In humans, loss of function of FMR1 causes Fragile X syndrome, the most common monogenic cause of autism and intellectual disability. Both autism and Fragile X syndrome are associated with altered immune system function. It has long been hypothesized that misregulated immune cells in the brain play a role either in the etiology or progression of autism and other neurological diseases. However, the molecular mechanisms driving these symptoms are poorly understood. Our lab uses an established Drosophila model to study Fragile X syndrome. The FMR1 gene is highly conserved between flies and vertebrates, both on the molecular and functional levels. Similar to patients with Fragile X Syndrome, mutant flies lacking the Drosophila homolog dFMR1 exhibit neurological symptoms, including changes in neuronal structure, learning and memory defects, and loss of circadian rhythms, or physiological oscillations with a ~24hr period. The immune system function of dFMR1 mutants has not previously been characterized. My preliminary data suggest that loss of dFMR1 alters phagocytic activity by two types of immune cells: immune blood cells, or macrophages;and immune cells in the brain, or glia. I hypothesize that these change in phagocytosis are caused by loss of circadian regulation. dFMR1 mutants, similar to many human patients with autism, have lost their circadian regulation. I showed in a previous publication that phagocytosis by macrophages is circadian-regulated. In my preliminary data, I show that dFMR1 mutants have lost circadian regulation of phagocytosis by macrophages.

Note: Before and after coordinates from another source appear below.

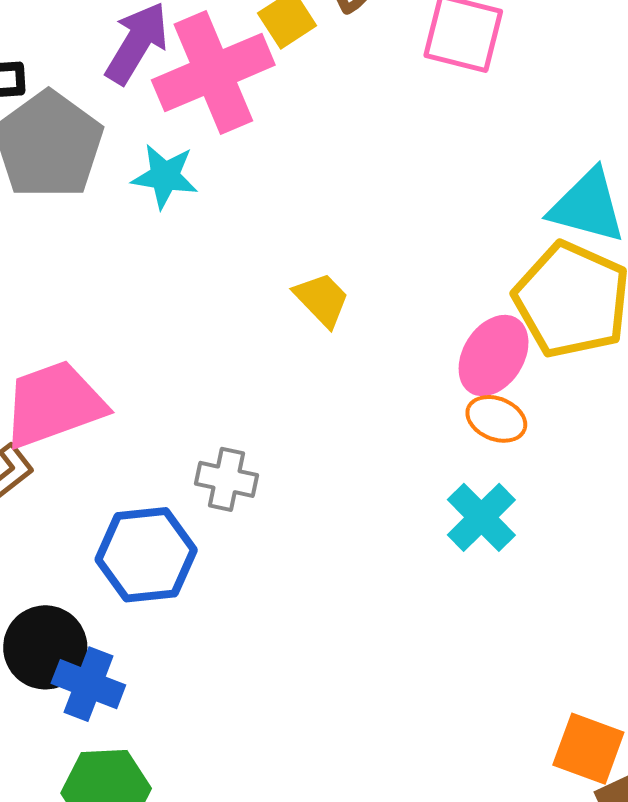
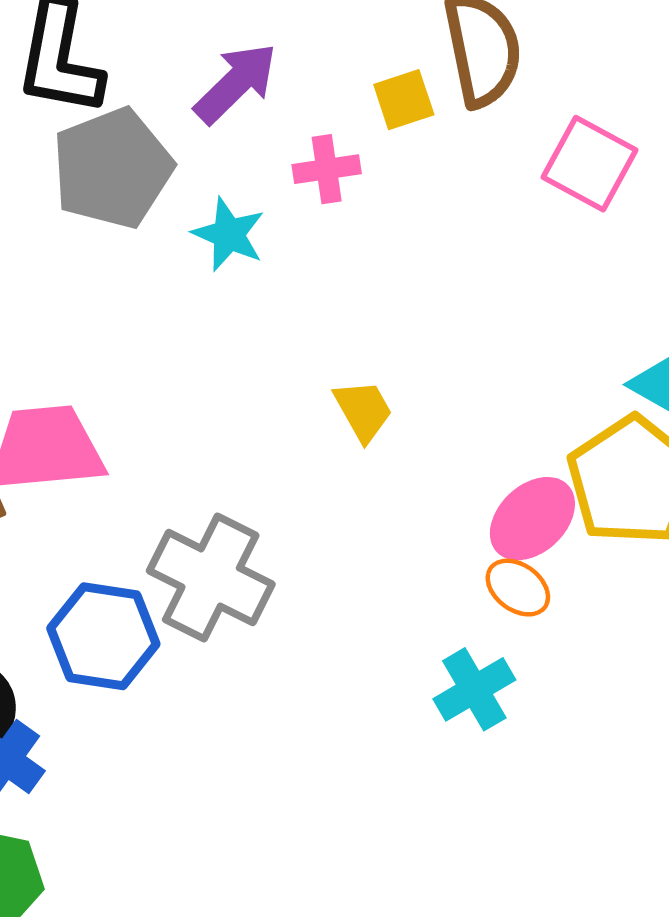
pink cross: (213, 72) -> (327, 169), moved, size x0.5
gray cross: (226, 479) -> (211, 578), size x1.8

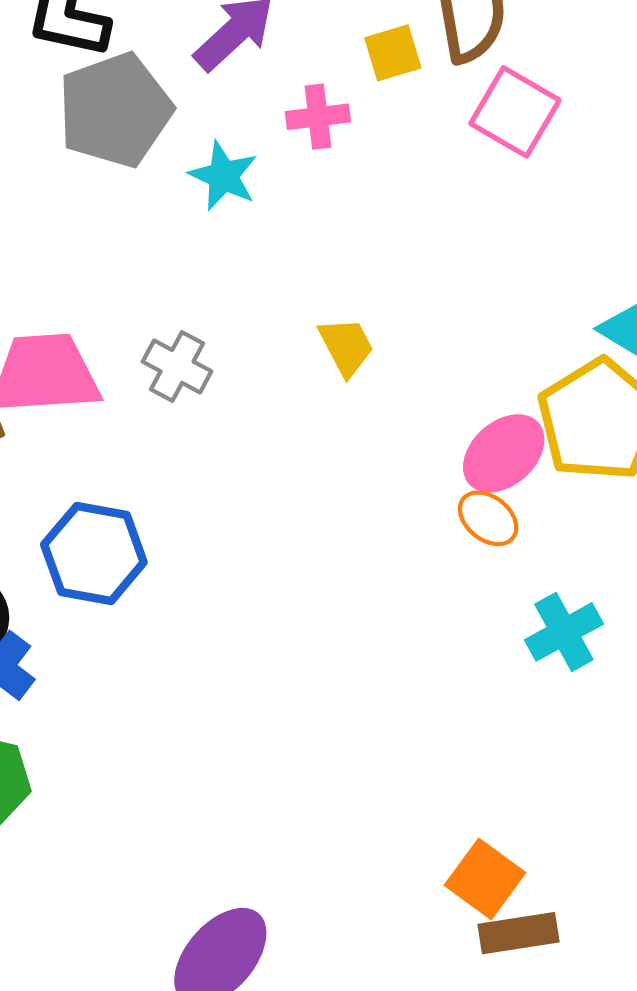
pink square: (590, 164) -> (515, 112), moved
gray cross: (211, 578) -> (177, 366), moved, size x0.6
cyan cross: (474, 689) -> (564, 632), moved

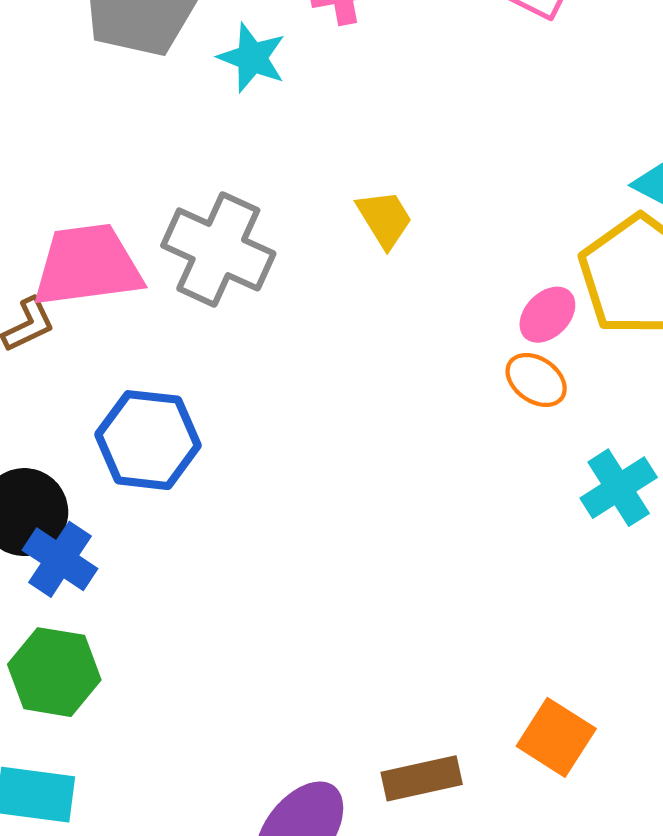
gray cross: (177, 366) -> (218, 249), size x1.6
pink ellipse: (504, 453) -> (547, 315), size x0.7
brown rectangle: (519, 933) -> (422, 778), moved

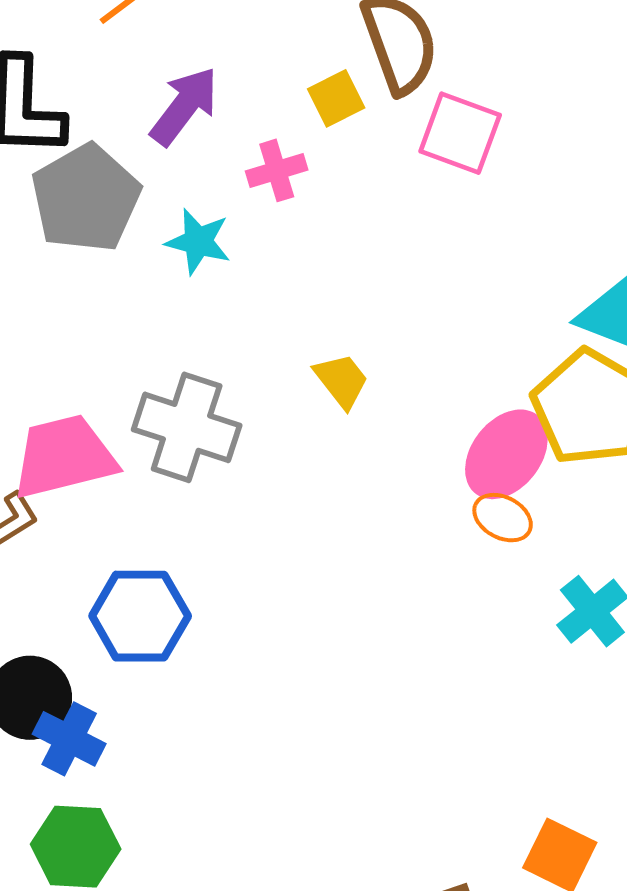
pink ellipse: (547, 315) -> (506, 454), size x1.6

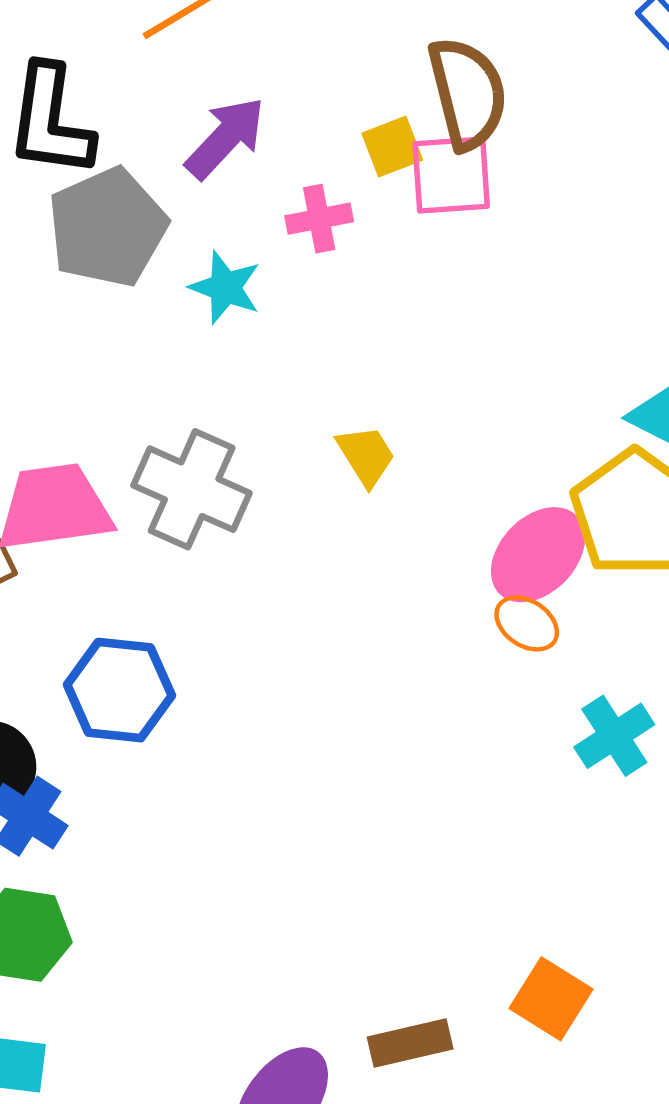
pink square: (460, 133) -> (451, 175), moved, turned -30

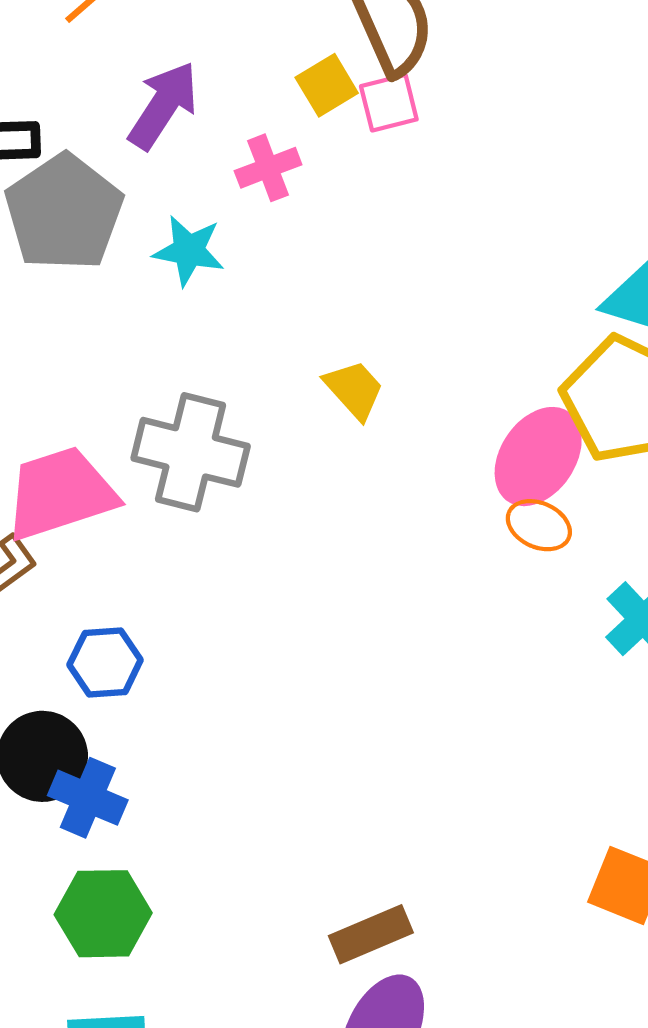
pink square: (451, 175) -> (389, 103), size x0.7
blue hexagon: (119, 690) -> (105, 662), moved, size x0.7
brown rectangle: (410, 1043) -> (371, 934), moved

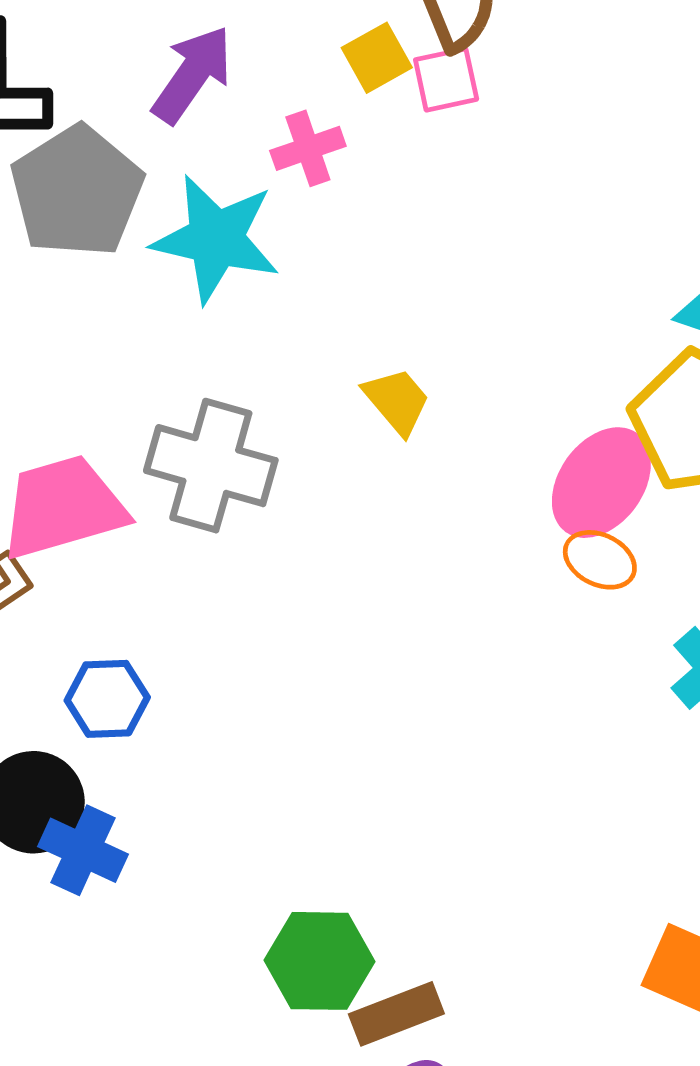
cyan star: (189, 251) -> (216, 239), size x1.6
green hexagon: (103, 914) -> (319, 961), moved

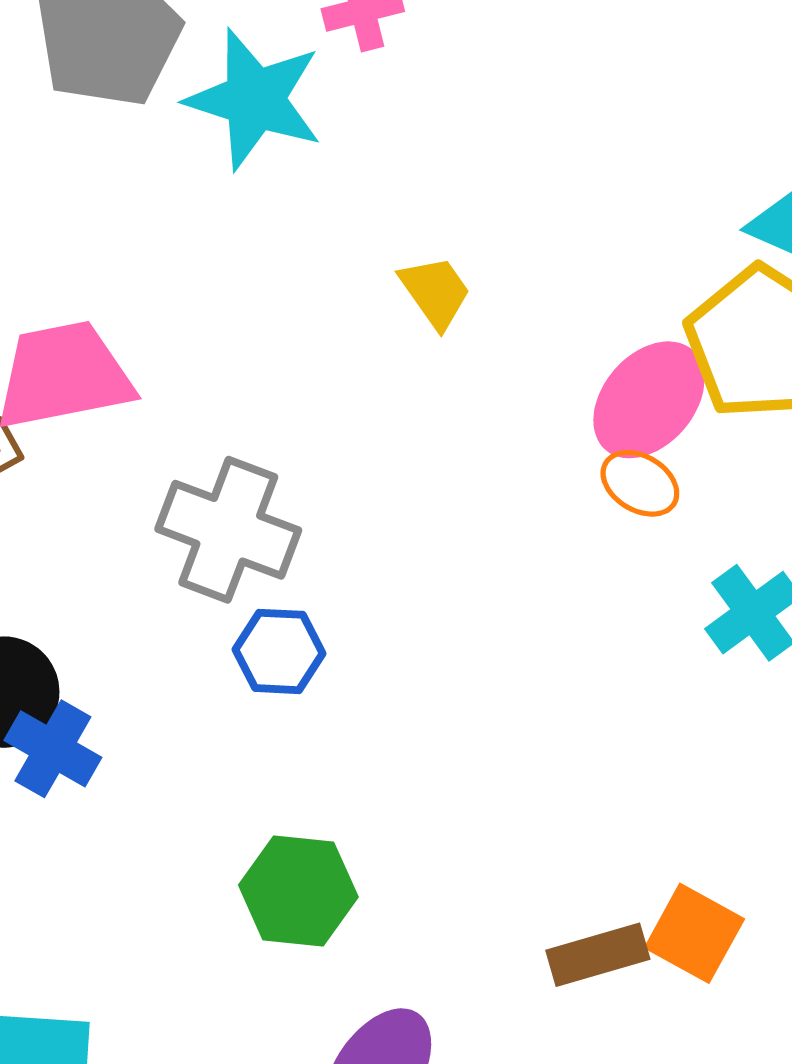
gray cross: (211, 466) -> (228, 530), moved
blue hexagon: (107, 699) -> (279, 651), moved
brown rectangle: (396, 1014) -> (598, 955), moved

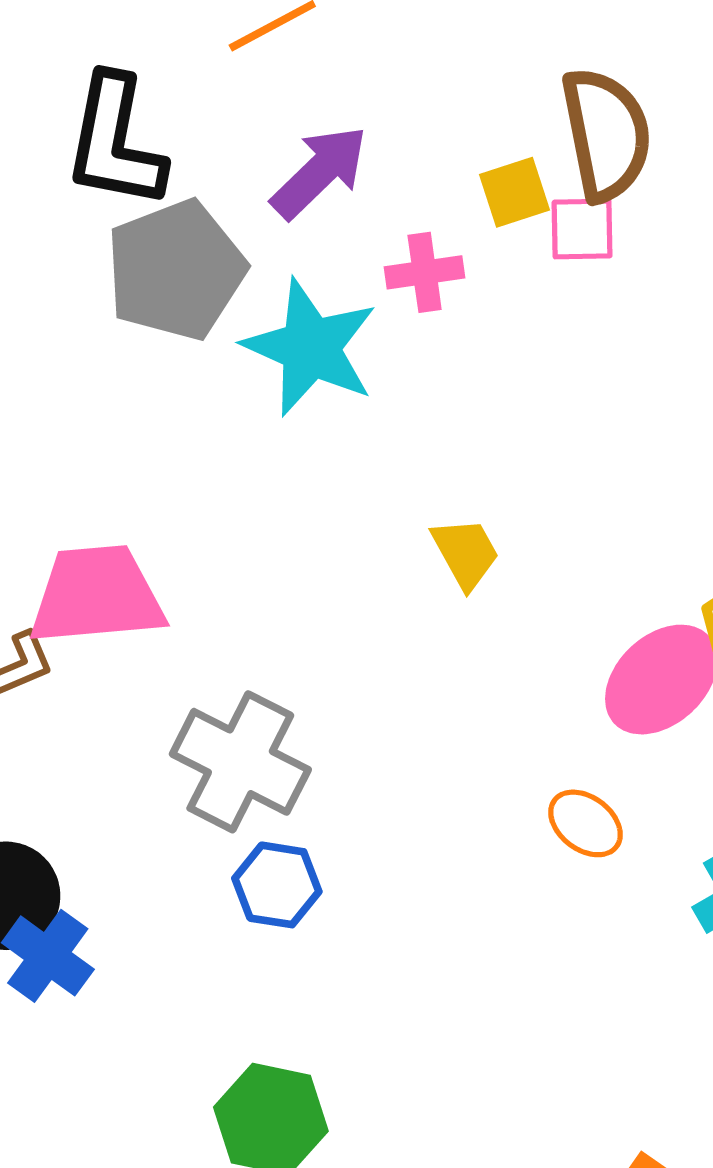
orange ellipse: (640, 483) -> (585, 823), moved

The Specific Aims of this proposal to investigate the roles of circadian dysfunction and immunity in the absence of dFMR1 will be: (1) to determine whether the loss of dFMR1 function in circadian regulatory neurons is responsible for altered phagocytosis by macrophages;and (2) to quantitatively determine the role of dFMR1 in regulating phagocytosis by glia during neuronal development. In support of the mission of reducing the burden of mental illness, we anticipate that our research will introduce a new model of the cause of intellectual disability and autism in Fragile X syndrome with possible future implications for therapeutic approaches to the disease.
Autism is often associated with misregulated immune system function. The most common monogenic cause of autism is Fragile X syndrome;I found that dFMR1 mutants, a Drosophila model of Fragile X syndrome with well-established neurological symptoms, exhibited altered phagocytosis by immune cells. Because misregulated immune system function is hypothesized to play a role in etiology or progression of autism, this proposal further investigates the role of dFMR1 in regulating phagocytosis by immune cells.